GUIGUINTO, Bulacan—This garden capital of the country continues to bloom as it celebrates this year its 27th Halamanan Festival from January 18-22.
Flower and plants-like costumes of nearly a thousand school children and the greening floats of all the fourteen barangays, the municipal government and private company partners turned the major streets of the town into garden-like surroundings and atmosphere as the weeklong program kicked-off on Saturday.
Mayor Atty. Agatha Paula Cruz and his father, Bulacan Fifth District Rep. Ambrosio Cruz Jr., and other key officials and leaders graced the “Indakan sa Kalye” street dancing and the “Parada ng Karosa” that signals the opening of the festival from San Miguel Corporation compound in Barangay Sta. Cruz to the municipal parish church and the municipal grounds in Barangay Ilang-Ilang and Poblacion.
Among the highlights of this year’s weeklong programs are the grand showdown of the street dance on Saturday night at the municipal oval, the plant and garden, landscape, dish garden competition, bird show, dog fashion show dubbed as “Pawshion Show,” trade fair plant “bagsak presyo,” bonsai competition, “Bulaklak sa Halamanan,” “Hari at Reyna,” concert, municipal scholars gathering and the mayor’s “Ulat sa Bayan”.
According to the mayor, this year’s Halamanan Festival, similar to the previous ones, remains to be a grandeur event because it honors and gives recognition to the plant and garden industry which had given Guiguinto its own identity and pride for the 27th year today.
Guiguinto’s plant industry with more than 200 garden and stall-owners and more than 100 nursery and growers had further grown in full bloom and had reached its full potential over the recent years since Rep. Cruz established the Halamanan Festival in 1998.
The congressman who was then elected as first time mayor of the town began the Halamanan Festival as Guiguinto’s own and distinct cultural and economic identity. Before that, Guiguinto had not been known for any product or identity.

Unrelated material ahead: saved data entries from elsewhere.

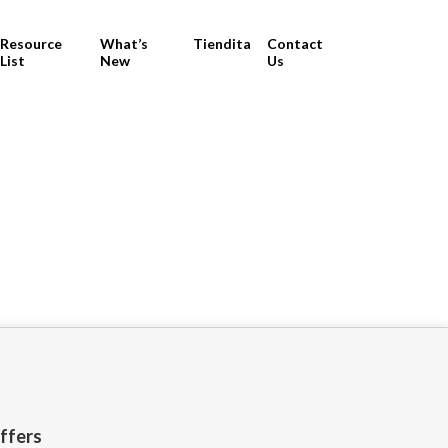
Resource
What’s
Tiendita
Contact
List
New
Us
offers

According to the congressman, Guiguinto since the 1960’s has been the center of ornamental plants in Bulacan. There are stalls along the Tabang entry exit of the North Luzon Expressway, then known as the North Diversion Road while business stalls and gardens have grown full blown in the Cloverleaf area in Tabang, in Violeta Village and Rosaryville subdivision in Sta. Cruz and in other key areas, and yet, the town has no identity.
Many of these garden stalls owners were from Hagonoy town but the worsening floods in their town have made them transfer their industry to the higher and elevated town of Guiguinto.
Cruz begun the Halamanan Festival in 1998 not only to give Guiguinto its own respective identity, but to also promote the industry by supporting the garden owners and make their plant industry a fully blossom and bloomed business in Bulacan.
Since then, the garden industry in Guiguinto had earned for the town the brand as the “Garden Capital of the country,” the mayor said.
Mayor Cruz estimated the garden industry in Guiguinto to have reached P1-billion in worth as individual players go as far as the Visayas and Mindanao to do landscape designs, help in the architectural works of buildings and homes through artistic plant designs.
“The 27th year Halamanan Festival today symbolizes the realization of the dream of each of the people in Guiguinto to make their town be known as the haven of plants and gardens and the continued flowering of the business and economy in the town,” the mayor said.
Ellen Torres-Santiago, owner of Ellen’s Garden told NEWSCORE that their plant industry has remained blooming over the years, but sales have not been the same after the end of the Covid-19 pandemic in 2022. The garden industry in Guiguinto was more than triple the success of the sales today as people in many places in the country turned their attention in their respective homes in growing plants and gardening while restrictions and lockdown were enforced.
“It will not be the same anymore, it was the pandemic time that gave us that rake in sales. But, we would not want another pandemic. Today, while sales and the industry as a whole continue to bloom, there are lean months in the industry that leave very small sales and earnings. We implore strategies to promote our plants and our garden skills. We do our own respective ways,” she told Inquirer.
Santiago only sent her children to participate in the feast as she is in Metro Manila for a business transaction.
She thanked the municipal government of Guiguinto for continuously helping the plant growers and promoting the plant industry of the town.
“This business which I learned from my father twenty years ago has sent my children to universities and this will continue to serve several more generations in the future. Thank you to our leaders and to each and every member who never gives up in all the challenges and trials in the industry,” she added.